We also overexpressed the POS1 alleles (POS1-P106, POS1-P58 and POS1-P64) in P. floridana via Agrobacterium-mediated transformation driven by a 35S promoter. Multiple, independent T1 transgenic lines were regenerated, and lines with obvious phenotypic variations were further characterized in their T2 progeny (Supplementary Fig. 7). In comparison with WT, the size of all reproductive organs was increased (Fig. 4c,d; Supplementary Fig. 8a–e). Mature floral organs, including the calyx, corolla, stamen and carpel became significantly larger in these transgenic plants (P≤4.24E−14) (Fig. 4c). The increase in the size of reproductive organs was 18.97–43.91% over the WT flowers (Supplementary Table 3). The size of the mature berry and seed also increased significantly (P≤1.06E−24) by 21.37–29.75% compared with the WT organs (Fig. 4d; Supplementary Fig. 8f–i; Supplementary Table 3). The overexpressed lines showed a larger ICS as compared with the WT plants (Supplementary Fig. 8f). POS1-P58- and POS1-P64-overexpressing transgenic lines of P. floridana showed similar phenotypic variations (Fig. 4c,d; Supplementary Figs 9 and 10). However, the seed number per berry was not affected in all of the POS1 overexpressors (P≥0.06, Supplementary Fig. 11).
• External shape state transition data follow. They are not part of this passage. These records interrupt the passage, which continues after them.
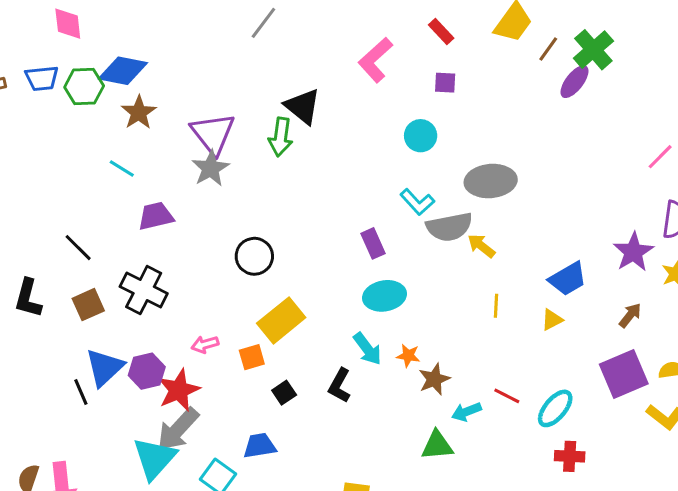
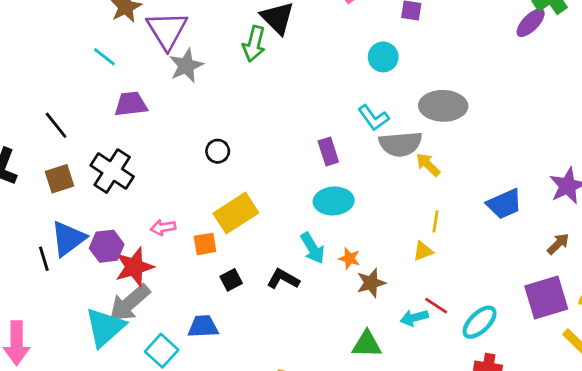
purple triangle: (213, 134) -> (167, 30), moved
black circle: (254, 256) -> (218, 151), size x0.7
yellow triangle: (552, 320) -> (423, 251), moved
black L-shape: (340, 386) -> (283, 279), turned 84
cyan arrow: (466, 412) -> (414, 318), moved

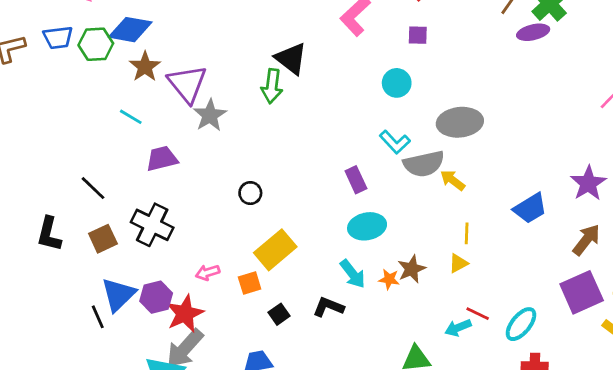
purple ellipse: (531, 23) -> (533, 32), turned 40
brown arrow: (558, 244) -> (586, 240), size x1.4
brown star: (371, 283) -> (412, 269), moved

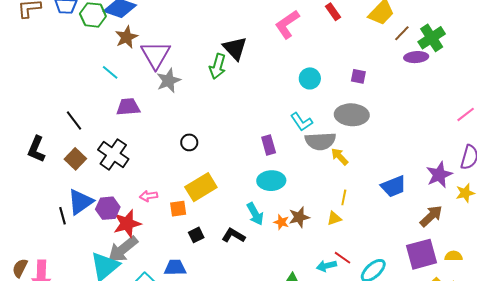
purple square: (418, 35) -> (358, 76), moved
brown square: (103, 239) -> (75, 159), turned -30

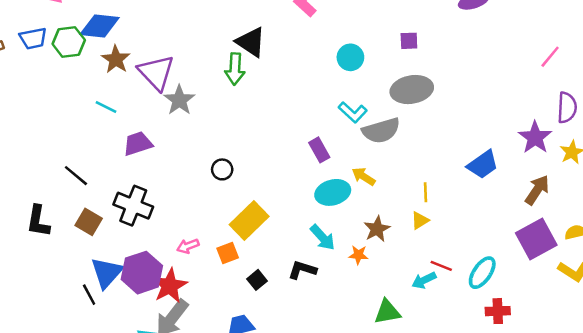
yellow arrow: (340, 157) -> (364, 176), moved
purple hexagon: (108, 208) -> (142, 273), size x1.4
orange star: (281, 222) -> (358, 255), moved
Therefore, a higher expression of POS1 alleles induced a bigger organ size while silencing this gene resulted in reduced organ size.

POS1 gene activity promotes cell expansion

We further examined the POS1 effects on cell division and cell expansion. For this, we investigated the epidermal cells of the mature floral organs including calyx, corolla, stamen, ovary and the median transverse sections of berries 3 days after fertilization (Fig. 5; Supplementary Fig. 3). In the POS1-P106-silenced flowers, the epidermal cells of floral organs (Fig. 5a; Supplementary Fig. 12a–e) and the cells in the exocarp, mesocarp and placenta (Fig. 5b; Supplementary Fig. 12f–h) were significantly smaller in grades II and III plants as compared with WT and grade I (P≤0.04). Cell size was decreased by 22.02–43.73% in the floral organs and by 18.54–42.94% in the berries of the POS1-silenced mutants (Supplementary Table 3). Both floral and berry cells of all 35S:POS1 transgenic Physalis plants were significantly bigger (P≤1.82E−25, Fig. 5c; Supplementary Figs 13–15). The increase in size of these cells was 24.33–48.64% as compared with those of the WT (Supplementary Table 3). However, the cell numbers were comparable in all cases (Supplementary Fig. 16), suggesting that the increase in size was due to cell expansion rather than increase in the number of cells. In addition to increase in cell size, we also observed other phenotypic features such as an increase in leaf size, stem thickness and dry biomass in 35S:POS1 plants as compared with WT (Supplementary Fig. 17; Supplementary Table 3). Thus, POS1 proteins promote cell expansion and organ size.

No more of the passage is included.